German clergyman who hosted secret talks between northern parties in 1980s dies

Father Alec Reid was present at the secret talks as a go-between with Sinn Féin, who were not officially represented. Picture by Colm Lenaghan\Paul McErlane Photography
John Monaghan

A GERMAN pastor who hosted secret talks between parties from the north at the height of the Troubles has died.

Dr Eberhard Spiecker, a Lutheran clergyman in Duisburg, in what was then West Germany, convened private discussions in 1988 involving the DUP, UUP, Alliance and the SDLP.

Amongst those who attended were the DUP's Peter Robinson and the SDLP's Austin Currie, while the late Father Alec Reid was present as a go-between with the republican movement after objections were raised about the direct involvement of Sinn Féin.

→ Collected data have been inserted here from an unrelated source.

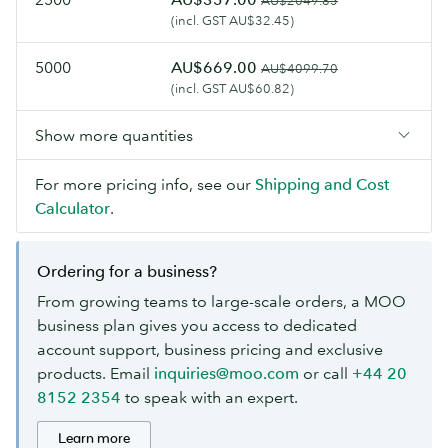
AU$2049.85
(incl. GST AU$32.45)
5000
AU$669.00
AU$4099.70
(incl. GST AU$60.82)
Show more quantities
For more pricing info, see our
Shipping and Cost
Calculator
.
Ordering for a business?
From growing teams to large-scale orders, a MOO
business plan gives you access to dedicated
account support, business pricing and exclusive
products. Email
inquiries@moo.com
or call
+44 20
8152 2354
to speak with an expert.
Learn more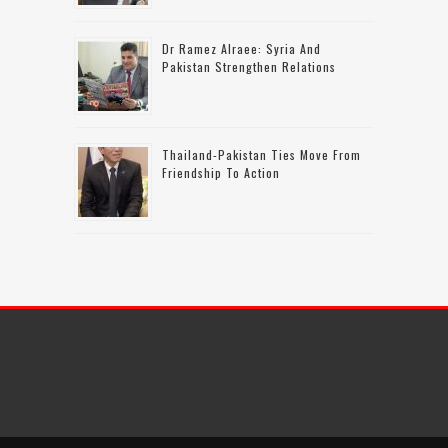
Dr Ramez Alraee: Syria And
Pakistan Strengthen Relations
Thailand-Pakistan Ties Move From
Friendship To Action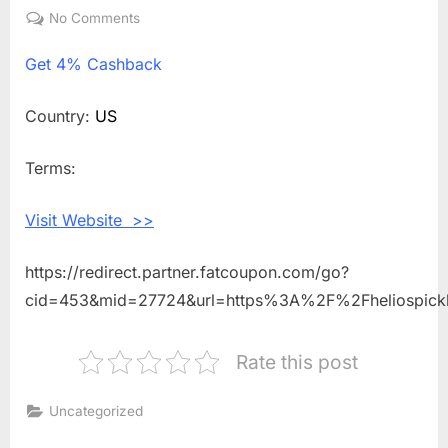
on
No Comments
on
Get
Get
4% Cashback
4%
Cashback
Shopping
Country:
US
With
Helios
Terms:
Pickleball
Visit Website >>
https://redirect.partner.fatcoupon.com/go?
cid=453&mid=27724&url=https%3A%2F%2Fheliospick
Rate this post
Uncategorized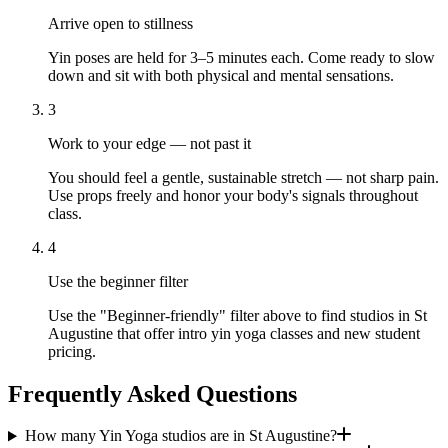
Arrive open to stillness
Yin poses are held for 3–5 minutes each. Come ready to slow
down and sit with both physical and mental sensations.
3
Work to your edge — not past it
You should feel a gentle, sustainable stretch — not sharp pain.
Use props freely and honor your body's signals throughout
class.
4
Use the beginner filter
Use the "Beginner-friendly" filter above to find studios in St
Augustine that offer intro yin yoga classes and new student
pricing.
Frequently Asked Questions
How many Yin Yoga studios are in St Augustine?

Dr Spiecker, who had contacts in the Irish Presbyterian Church, said he had wanted to host the talks as part of an attempt to bridge divisions which had widened since the 1981 republican hunger strikes.

He said the talks followed on from previous meetings held in German cities in 1985 and 1987.

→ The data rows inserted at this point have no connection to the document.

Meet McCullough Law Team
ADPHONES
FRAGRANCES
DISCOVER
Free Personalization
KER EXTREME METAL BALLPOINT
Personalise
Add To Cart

Austin Currie said that the clergyman had tried to find a way to overcome the unionist contention that the Anglo-Irish Agreement be set aside before talks begin.

Dr Spiecker proposed that the Anglo-Irish Intergovernmental Conference, made up of British and Irish government officials be suspended for a period to allow talks between the parties.

Mr Currie said: "The failure to take up the proposal at Duisburg created an opportunity for the extremes which filled the vacuum."

Dr Spiecker was thanked for his efforts by Dr Brian Mawhinney, then NIO minister, at a meeting in 1989.

The minutes of the meeting noted: "In choosing someone to come to Duisburg to represent the republican movement they needed someone 'acceptable' to the unionists, who knew the views of Sinn Féin and who would be able to report back to them."

However a NIO official wrote to the minister that while well-meaning, there were some doubts "as to how much he (Dr Spiecker) really knew about the NI political scene".